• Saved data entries
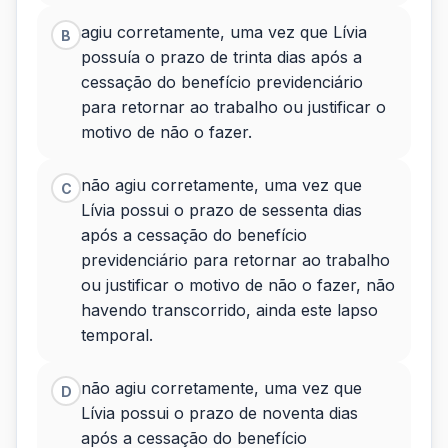
agiu corretamente, uma vez que Lívia
B
possuía o prazo de trinta dias após a
cessação do benefício previdenciário
para retornar ao trabalho ou justificar o
motivo de não o fazer.
não agiu corretamente, uma vez que
C
Lívia possui o prazo de sessenta dias
após a cessação do benefício
previdenciário para retornar ao trabalho
ou justificar o motivo de não o fazer, não
havendo transcorrido, ainda este lapso
temporal.
não agiu corretamente, uma vez que
D
Lívia possui o prazo de noventa dias
após a cessação do benefício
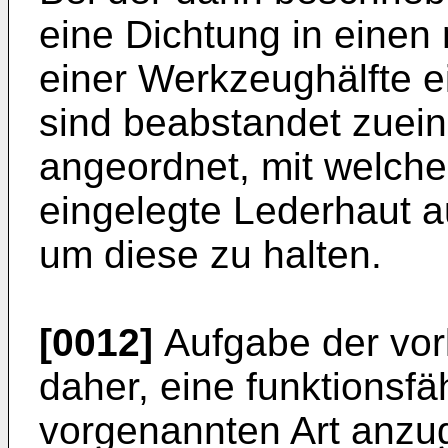
eine Dichtung in einen
einer Werkzeughälfte e
sind beabstandet zuei
angeordnet, mit welche
eingelegte Lederhaut 
um diese zu halten.
[0012]
Aufgabe der vorl
daher, eine funktionsfä
vorgenannten Art anzu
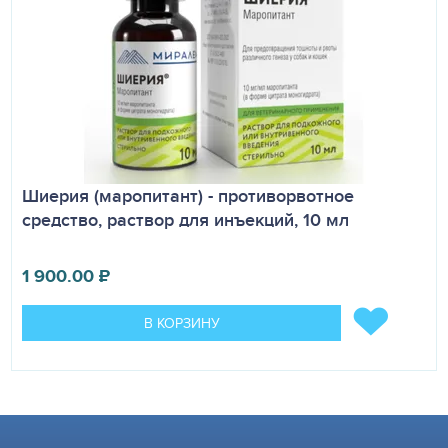
Шиерия (маропитант) - противорвотное
средство, раствор для инъекций, 10 мл
1 900.00
₽
В КОРЗИНУ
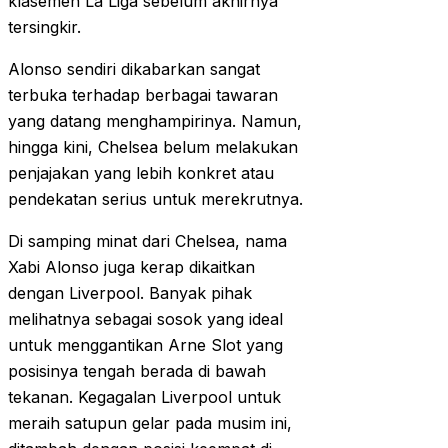
klasemen La Liga sebelum akhirnya
tersingkir.
Alonso sendiri dikabarkan sangat
terbuka terhadap berbagai tawaran
yang datang menghampirinya. Namun,
hingga kini, Chelsea belum melakukan
penjajakan yang lebih konkret atau
pendekatan serius untuk merekrutnya.
Di samping minat dari Chelsea, nama
Xabi Alonso juga kerap dikaitkan
dengan Liverpool. Banyak pihak
melihatnya sebagai sosok yang ideal
untuk menggantikan Arne Slot yang
posisinya tengah berada di bawah
tekanan. Kegagalan Liverpool untuk
meraih satupun gelar pada musim ini,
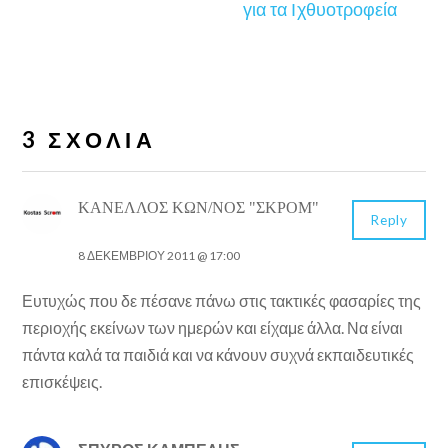
για τα Ιχθυοτροφεία
3 ΣΧΌΛΙΑ
ΚΑΝΈΛΛΟΣ ΚΩΝ/ΝΟΣ "ΣΚΡΟΜ"
Reply
8 ΔΕΚΕΜΒΡΊΟΥ 2011 @ 17:00
Ευτυχώς που δε πέσανε πάνω στις τακτικές φασαρίες της
περιοχής εκείνων των ημερών και είχαμε άλλα. Να είναι
πάντα καλά τα παιδιά και να κάνουν συχνά εκπαιδευτικές
επισκέψεις.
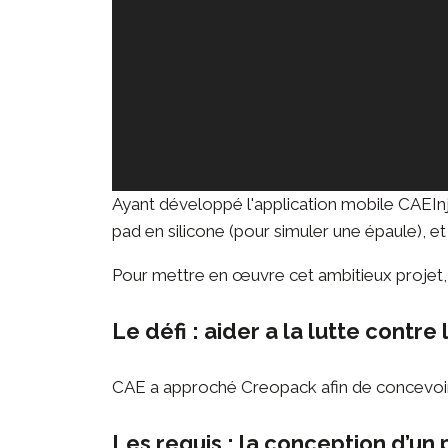
Ayant développé
l'application mobile CAEIn
pad en silicone (pour simuler une épaule), et
Pour mettre en œuvre cet ambitieux projet,
Le défi : aider a la lutte contre
CAE a approché Creopack afin de concevoir u
Les requis : la conception d’un 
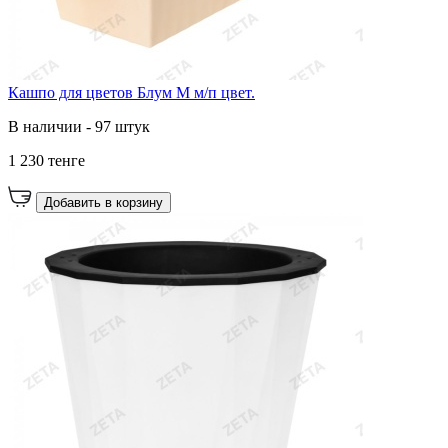
Кашпо для цветов Блум М м/п цвет.
В наличии - 97 штук
1 230 тенге
Добавить в корзину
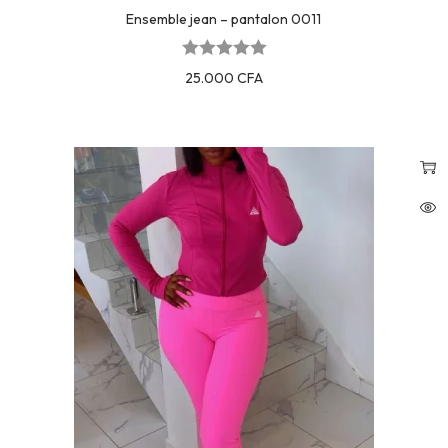
Ensemble jean – pantalon 0011
25.000
CFA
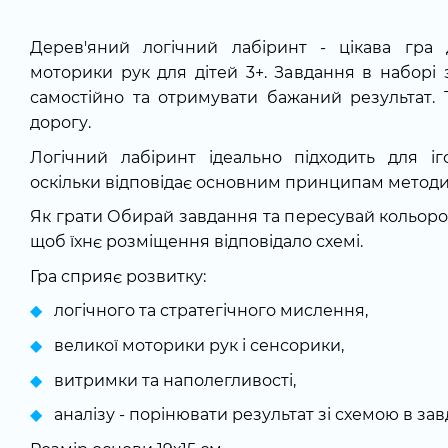
Дерев'яний логічний лабіринт - цікава гра 
моторики рук для дітей 3+. Завдання в наборі
самостійно та отримувати бажаний результат. 
дорогу.
Логічний лабіринт ідеально підходить для і
оскільки відповідає основним принципам методи
Як грати Обирай завдання та пересувай кольорові
щоб їхнє розміщення відповідало схемі.
Гра сприяє розвитку:
логічного та стратегічного мислення,
великої моторики рук і сенсорики,
витримки та наполегливості,
аналізу - порінювати результат зі схемою в за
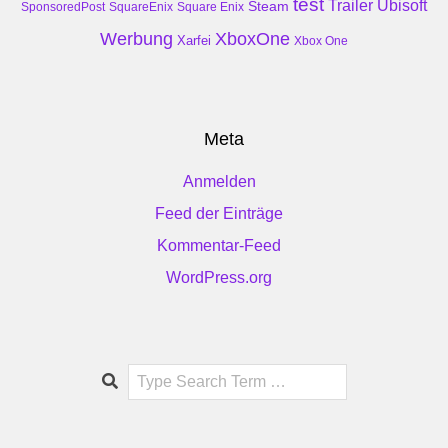
test
Trailer
Ubisoft
Steam
SponsoredPost
SquareEnix
Square Enix
Werbung
XboxOne
Xarfei
Xbox One
Meta
Anmelden
Feed der Einträge
Kommentar-Feed
WordPress.org
Search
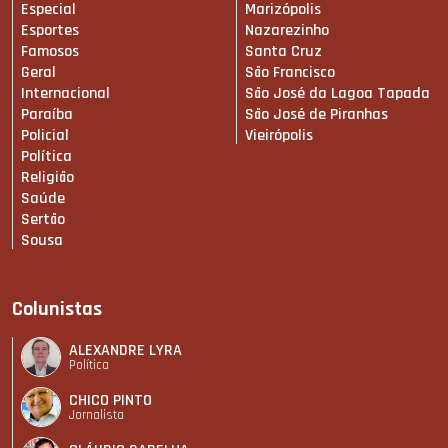
Especial
Marizópolis
Esportes
Nazarezinho
Famosos
Santa Cruz
Geral
São Francisco
Internacional
São José da Lagoa Tapada
Paraíba
São José de Piranhas
Policial
Vieirópolis
Política
Religião
Saúde
Sertão
Sousa
Colunistas
ALEXANDRE LYRA
Política
CHICO PINTO
Jornalista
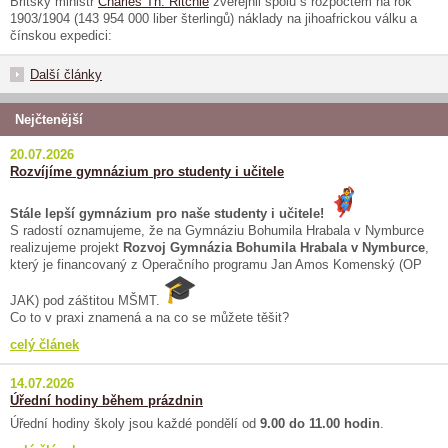
Britský ministr
Charles Th. Ritchie
zveřejnil spolu s rozpočtem na rok
1903/1904 (143 954 000 liber šterlingů) náklady na jihoafrickou válku a
čínskou expedici:
Další články
Nejčtenější
20.07.2026
Rozvíjíme gymnázium pro studenty i učitele
Stále lepší gymnázium pro naše studenty i učitele!
S radostí oznamujeme, že na Gymnáziu Bohumila Hrabala v Nymburce
realizujeme projekt
Rozvoj Gymnázia Bohumila Hrabala v Nymburce
,
který je financovaný z Operačního programu Jan Amos Komenský (OP
JAK) pod záštitou MŠMT.
Co to v praxi znamená a na co se můžete těšit?
celý článek
14.07.2026
Úřední hodiny během prázdnin
Úřední hodiny školy jsou každé pondělí od
9.00 do 11.00 hodin
.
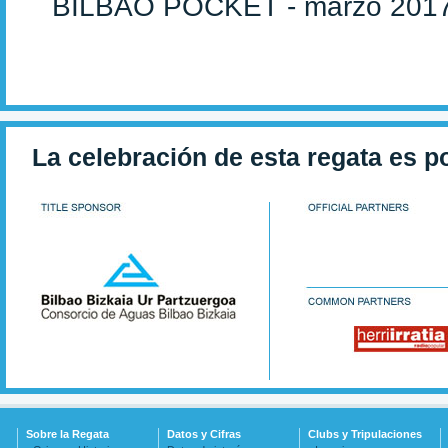
BILBAO POCKET - marzo 201
La celebración de esta regata es p
Sobre la Regata
Datos y Cifras
Clubs y Tripulaciones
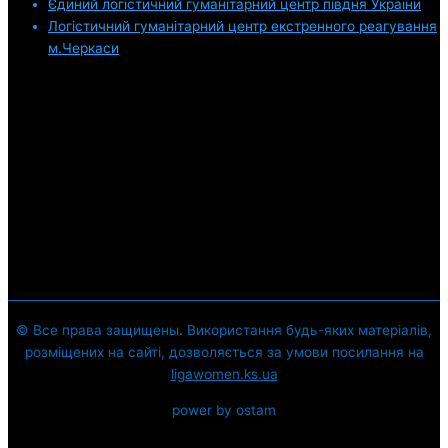
Єдиний логістичний гуманітарний центр півдня України
Логістичний гуманітарний центр екстренного реагування
м.Черкаси
© Все права защищены. Використання будь-яких матеріалів,
розміщених на сайті, дозволяється за умови посилання на
ligawomen.ks.ua
power by ostam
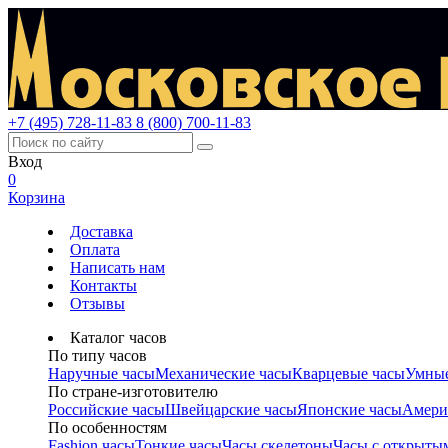
+7 (495) 728-11-83
8 (800) 700-11-83
Вход
0
Корзина
Доставка
Оплата
Написать нам
Контакты
Отзывы
Каталог часов
По типу часов
Наручные часы
Механические часы
Кварцевые часы
Умные
По стране-изготовителю
Российские часы
Швейцарские часы
Японские часы
Амери
По особенностям
Fashion часы
Тонкие часы
Часы скелетоны
Часы с открыты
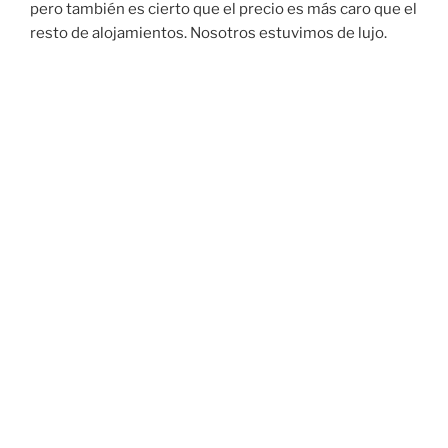
pero también es cierto que el precio es más caro que el
resto de alojamientos. Nosotros estuvimos de lujo.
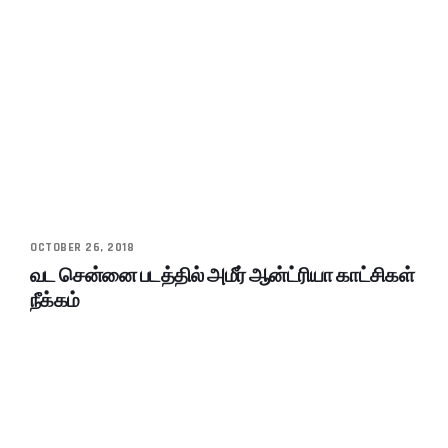
OCTOBER 26, 2018
வட சென்னை படத்தில் அமீர் ஆன்ட்ரியா காட்சிகள்
நீக்கம்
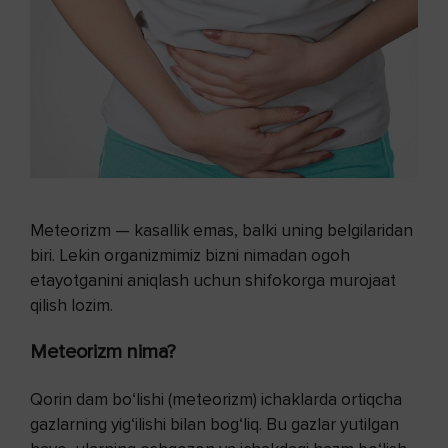
Meteorizm — kasallik emas, balki uning belgilaridan
biri. Lekin organizmimiz bizni nimadan ogoh
etayotganini aniqlash uchun shifokorga murojaat
qilish lozim.
Meteorizm nima?
Qorin dam bo‘lishi (meteorizm) ichaklarda ortiqcha
gazlarning yig‘ilishi bilan bog‘liq. Bu gazlar yutilgan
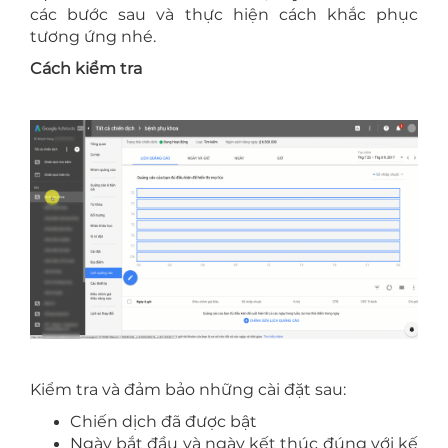
các bước sau và thực hiện cách khắc phục
tương ứng nhé.
Cách kiểm tra
Kiểm tra và đảm bảo những cài đặt sau:
Chiến dịch đã được bật
Ngày bắt đầu và ngày kết thúc đúng với kế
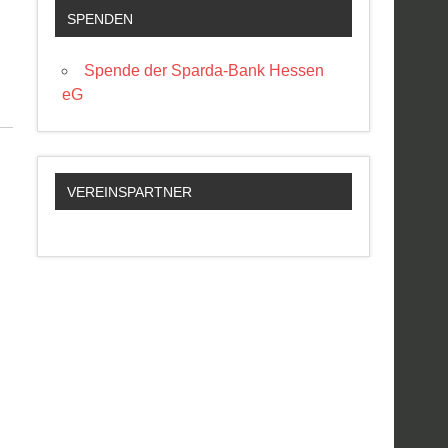
SPENDEN
Spende der Sparda-Bank Hessen
eG
VEREINSPARTNER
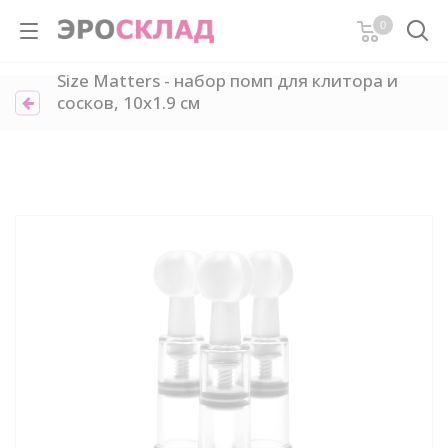
0
Size Matters - набор помп для клитора и
сосков, 10х1.9 см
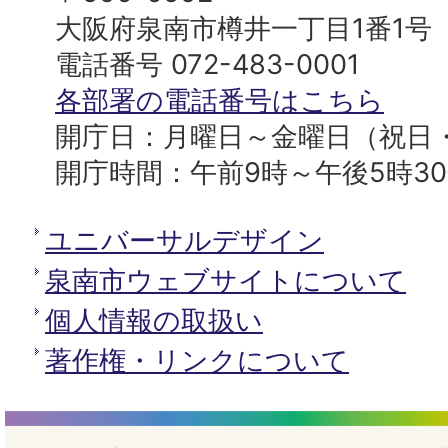
プ
市
大阪府泉南市樽井一丁目1番1号
へ
役
電話番号 072-483-0001
所
各部署の電話番号はこちら
開庁日：月曜日～金曜日（祝日
開庁時間：午前9時～午後5時3
ユニバーサルデザイン
泉南市ウェブサイトについて
個人情報の取扱い
著作権・リンクについて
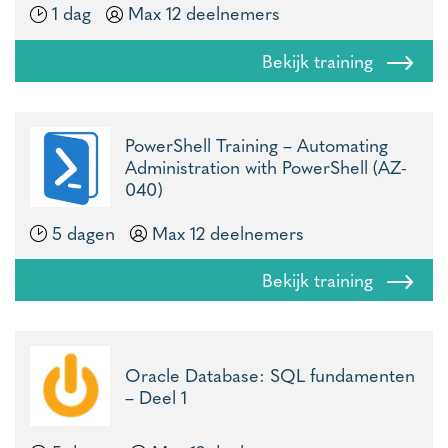
1 dag
Max 12 deelnemers
Bekijk training
PowerShell Training – Automating
Administration with PowerShell (AZ-
040)
5 dagen
Max 12 deelnemers
Bekijk training
Oracle Database: SQL fundamenten
– Deel 1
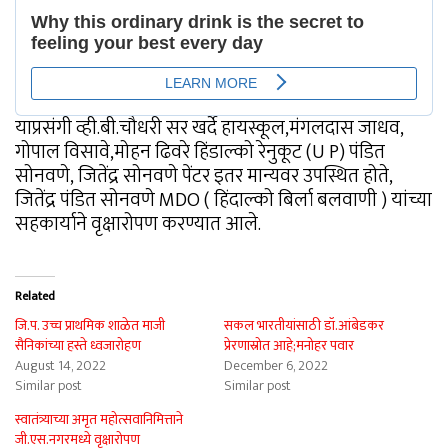
याप्रसंगी व्ही.बी.चौधरी सर खर्दे हायस्कूल,मंगलदास जाधव,
गोपाल विसावे,मोहन ढिवरे हिंडाल्को रेनुकूट (U P) पंडित
सोनवणे, जितेंद्र सोनवणे पेंटर इतर मान्यवर उपस्थित होते,
जितेंद्र पंडित सोनवणे MDO ( हिंदाल्को बिर्ला बलवाणी ) यांच्या
सहकार्याने वृक्षारोपण करण्यात आले.
Related
जि.प. उच्च प्राथमिक शाळेत माजी
सकल भारतीयांसाठी डॉ.आंबेडकर
सैनिकांच्या हस्ते ध्वजारोहण
प्रेरणास्रोत आहे;मनोहर पवार
August 14, 2022
December 6, 2022
Similar post
Similar post
स्वातंत्र्याच्या अमृत महोत्सवानिमित्ताने
जी.एस.नगरमध्ये वृक्षारोपण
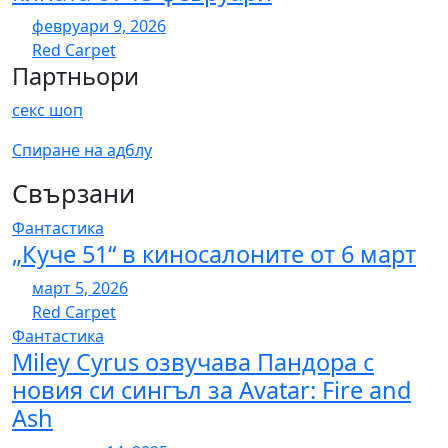
февруари 9, 2026
Red Carpet
Партньори
секс шоп
Спиране на адблу
Свързани
Фантастика
„Куче 51“ в киносалоните от 6 март
март 5, 2026
Red Carpet
Фантастика
Miley Cyrus озвучава Пандора с
новия си сингъл за Avatar: Fire and
Ash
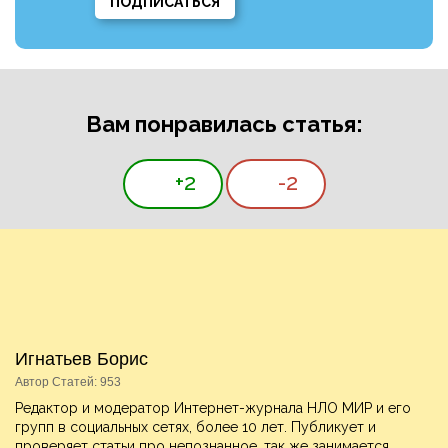
ПОДПИСАТЬСЯ
Вам понравилась статья:
+2
-2
Игнатьев Борис
Автор Статей: 953
Редактор и модератор Интернет-журнала НЛО МИР и его
групп в социальных сетях, более 10 лет. Публикует и
проверяет статьи про непознанное, так же занимается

• Exercise
With the pictures left out, copy exactly the lines above from the line containing "जी.एस.नगरमध्ये वृक्षारोपण" through the last line of the entries.

• Solution to this task
जी.एस.नगरमध्ये वृक्षारोपण
февруари 9, 2026
Red Carpet
Партньори
секс шоп
Спиране на адблу
Свързани
Фантастика
„Куче 51“ в киносалоните от 6 март
март 5, 2026
Red Carpet
Фантастика
Miley Cyrus озвучава Пандора с
новия си сингъл за Avatar: Fire and
Ash
ПОДПИСАТЬСЯ
Вам понравилась статья:
+2
-2
Игнатьев Борис
Автор Статей: 953
Редактор и модератор Интернет-журнала НЛО МИР и его
групп в социальных сетях, более 10 лет. Публикует и
проверяет статьи про непознанное, так же занимается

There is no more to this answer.